Pretty sure Monsanto was a Portuguese naval station - you could send OBS to them if you could get an answer out of them. 

Sometime in the '70s I think, they switched from "zephyrs" to "breezes".

They reported me to Geneva or somewhere for something or other. I lost a lot of sleep over that and cross complained about them not keeping watch.

John T


----------



## trotterdotpom (Apr 29, 2005)

sparks69 said:


> 6VA - good for getting rid of OBS if in a hurry. (Filum night etc)
> The real reason was I loved sending that call sign on my side swiper keyer.
> Pure poetry !


I remember being lured into a "nightclub" in 6VA (Dakar to the uninitiated) by a young lady who took her top off in the street.
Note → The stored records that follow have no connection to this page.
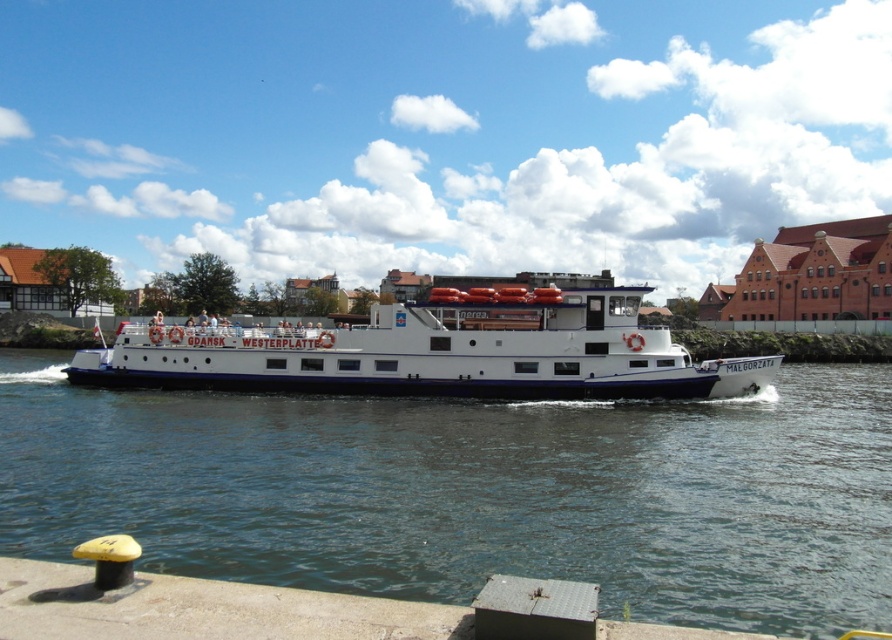 You are a photographer trying to capture the white matte boat at center and the clear blue water at center in a single shot. Based on their positions, which object should you focus on first to ensure both are in frame?

The clear blue water at center is positioned on the left side of white matte boat at center, so you should focus on the white matte boat at center first to ensure both are in frame.

You are standing on the dock and see the clear blue water at center and the white matte boat at center. Which object is positioned lower from your viewpoint?

The clear blue water at center is located below the white matte boat at center, so it is positioned lower from your viewpoint.

You are a photographer trying to capture the white matte boat at center in your shot. Since the clear blue water at center is narrower than the boat, will the boat occupy more space in the photo compared to the water?

Yes, the white matte boat at center will occupy more space in the photo than the clear blue water at center because the boat is wider than the water according to the description. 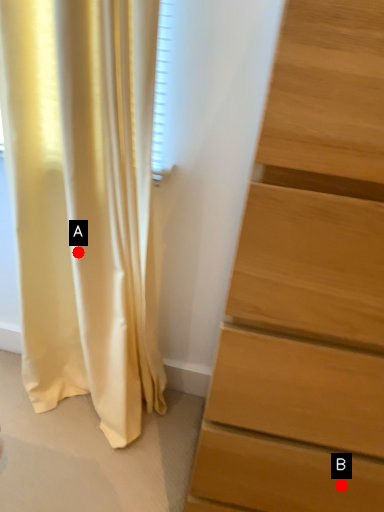 Question: Two points are circled on the image, labeled by A and B beside each circle. Which point appears farthest from the camera in this image?

Choices:
 (A) A is further
 (B) B is further

Answer: (A) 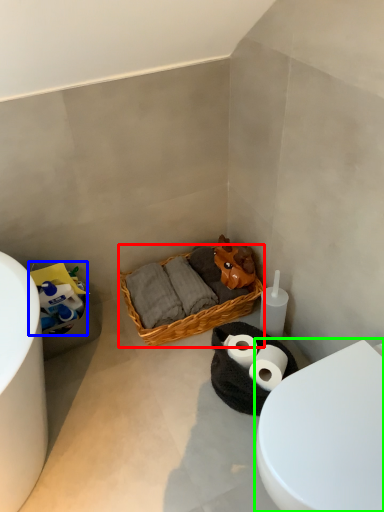 Question: Based on their relative distances, which object is nearer to picnic basket (highlighted by a red box)? Choose from toilet paper (highlighted by a blue box) and toilet (highlighted by a green box).

Choices:
 (A) toilet paper
 (B) toilet

Answer: (A) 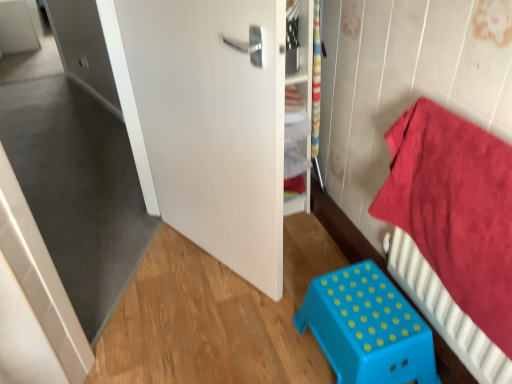 Question: Is white matte door at center taller or shorter than blue plastic stool at lower center?

Choices:
 (A) tall
 (B) short

Answer: (A)

Question: From the image's perspective, relative to blue plastic stool at lower center, is white matte door at center above or below?

Choices:
 (A) below
 (B) above

Answer: (B)

Question: Estimate the real-world distances between objects in this image. Which object is farther from the red cotton towel at right?

Choices:
 (A) white matte door at center
 (B) blue plastic stool at lower center

Answer: (A)

Question: Estimate the real-world distances between objects in this image. Which object is farther from the blue plastic stool at lower center?

Choices:
 (A) white matte door at center
 (B) red cotton towel at right

Answer: (A) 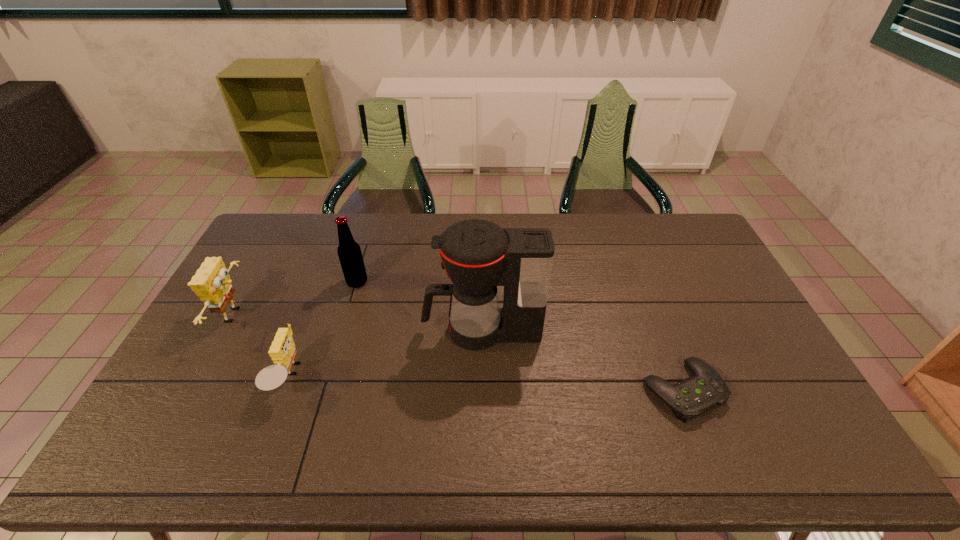 You are a GUI agent. You are given a task and a screenshot of the screen. Output one action in this format:
    pyautogui.click(x=<x>, y=<y>)
    Task: Click on the free space that satisfies the following two spatial constraints: 1. on the face of the rightmost object; 2. on the right side of the left sponge
    The width and height of the screenshot is (960, 540).
    Given the screenshot: What is the action you would take?
    pyautogui.click(x=195, y=390)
Wow! Thinking about it now, if I'd been as consciencious about suncream then as I am now, it would have been "poetry in lotion".

John T


----------



## trotterdotpom (Apr 29, 2005)

spacetracker said:


> Some Clan Line captains were obsessed with the wx report and didn't settle until they had a copy in their grubby mitts. Pretty weird when considering the total inaccuracy of the contents.


Ha ha. Remember them studying the fax map covered in low pressure thumb prints and then going off for a nap clutching their CTV security blanket.

John T


----------



## gordonarfur (May 27, 2018)

Worldspan said:


> I think there was another Portuguese station with the call CTH. These were the initials of CT Holmes, one of the old-timer lecturers at Norwood Tech in the 1950s.
> W


Horta radio in the Azores


----------



## Harry Nicholson (Oct 11, 2005)

Morse has not been abandoned - this from an American R.O. site: 


quote:
Morse Code from HLG Seoul Radio (ship shore communications) 1400Z on 12935kHz.





 source: http://www.trafficlist.net/info-from-hlg-coast-station/

SeoulRadio is one of the very few remaining coastal ship-shore maritime radiocommunication stations still in operation using Morse Code today.

Another is a flshing fleet company in Japan. Asia's two most TECHNOLOGICALLY ADVANCED countries CONTINUE to use Morse Code for some communications even in the non-military commercial sphere.

In the military at the very least PR China, Russia, Indonesia, India, Pakistan, and a few more are still using Morse Code, due to its resilience.

Think about why that is. Morse Code is NOT obsolete and it is the most efficient means of communications during difficult radio conditions without the aid of extreme high technology susceptible to break-downs.


end of quote


----------



## holland25 (Nov 21, 2007)

Hope for all us Ex Sparkies then. Though I am not so sure I want to come out of retirement.After 15 years I am beginning to enjoy it.


----------



## sparks69 (Dec 18, 2005)

Me too !!!!!!


----------



## CT1GZB (Feb 25, 2015)

*Monsanto Radio/CTV*

This OM is SMOR António Gamito ex-operator from CTV. 
In this video (make by my request) Mr. Gamito (CT1CZT) make a demonstration of one QSO whit a ship.
The video is recorded in Núcleo de Radioamadores da Armada (CS5NRA), Mr. Gamito is one of founders.


----------